Here are some German-language headlines on the story: Clinton: Europa muss Einwanderung in den Griff bekommen Kurier; Hillary Clinton wirbt für Begrenzung der Einwanderung in Europa Schleswig-Holsteinische Zeitung; Clinton fordert striktere europäische Flüchtlingspolitik Frankfurter Allgemeine Zeitung; Hillary Clinton empfiehlt Europa Begrenzung der Einwanderung Der Standard.
Some further English headlines: Hillary Clinton Says Europe Must ‘Get a Handle’ on Migration to Thwart Populism New York Times; Hillary Clinton urges Europe to curb migration to stop populists Politico; Hillary Clinton tells Europe to curb immigration and stop populism CNBC
I'm going into some detail on this because it's important to the immigration issue and the fight against xenophobic anti-democracy parties and because of what it tells us about Hillary Clinton and her brand of Third Way centrist politics. Which, within the US Democratic Party, is not at all unique.
These headlines are obviously helpful to the xenophobes and damaging to pro-immigration advocates in Europe. But I also learned long ago to be careful about taking reporting on the Clintons at the face value of headlines. The historical journalistic malpractice by even the "quality" American media was well documented by Gene Lyons in Fools for Scandal (1996) and by him and Joe Conason in The Hunting of the President (2000).

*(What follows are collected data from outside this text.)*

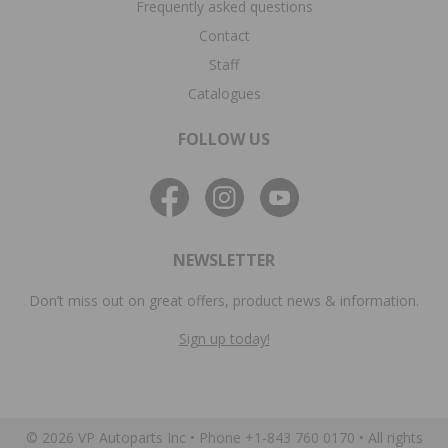
Frequently asked questions
Contact
Staff
Catalogues
FOLLOW US
NEWSLETTER
Don’t miss out on great offers, product news & information.
Sign up today!
© 2026 VP Autoparts Inc •
Phone +1-843 760 0170
• All rights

A trend that nevertheless continues. (Joe Conason, still debunking Clinton pseudoscandals 11/19/2017) But, first:
European Immigration and rightwing populism
Europe faces longterm immigration problems which can be legitimately described as a chronic crisis. The huge influx of immigrants in 2015 was an acute phase, the shock of which has been widely exploited by rightwing demagogues like Hungary's Prime Minister Viktor Orbán to further their project of undermining liberal democratic institutions and the rule of law.

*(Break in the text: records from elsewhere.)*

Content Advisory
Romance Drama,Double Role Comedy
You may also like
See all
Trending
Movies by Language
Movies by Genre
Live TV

Recently, Orbán made a propaganda point by announcing Hungary will not sign a diplomatically significant but legally completely non-binding UN Global Compact for Migration scheduled to be signed in December at a summit meeting in Morocco. He was following the lead of like-minded authoritarian Donald Trump, who withdrew the US from the pact in December 2017. (Leonid Bershidsky, Immigration Politics Aren’t Really About Immigration Bloombereg Opinion 11/20/2018)
Austria's baby-faced Chancellor Sebastian Kurz jumped on the bandwagon in November, while Austria holds the current six-month rotating Presidency of the EU's European Council. And several countries have since followed up with their own rejection: Poland, Israel, the Czech Republic, and Bulgaria. Australia has just joined the anti-Migration Pact group. (Joseph Berlinger, Australia joins US, Israel in refusing to sign UN migration pact CNN 11/31/2018) And notable last-minute controversies on signing the Migration Pact have arisen in Germany, Italy, Croatia, and Slovenia. (Fabian Urech et al, Diese Länder lehnen den Uno-Migrationspakt ab – oder zögern mit der Zustimmung Neue Zürcher Zeitung 22.11.2018)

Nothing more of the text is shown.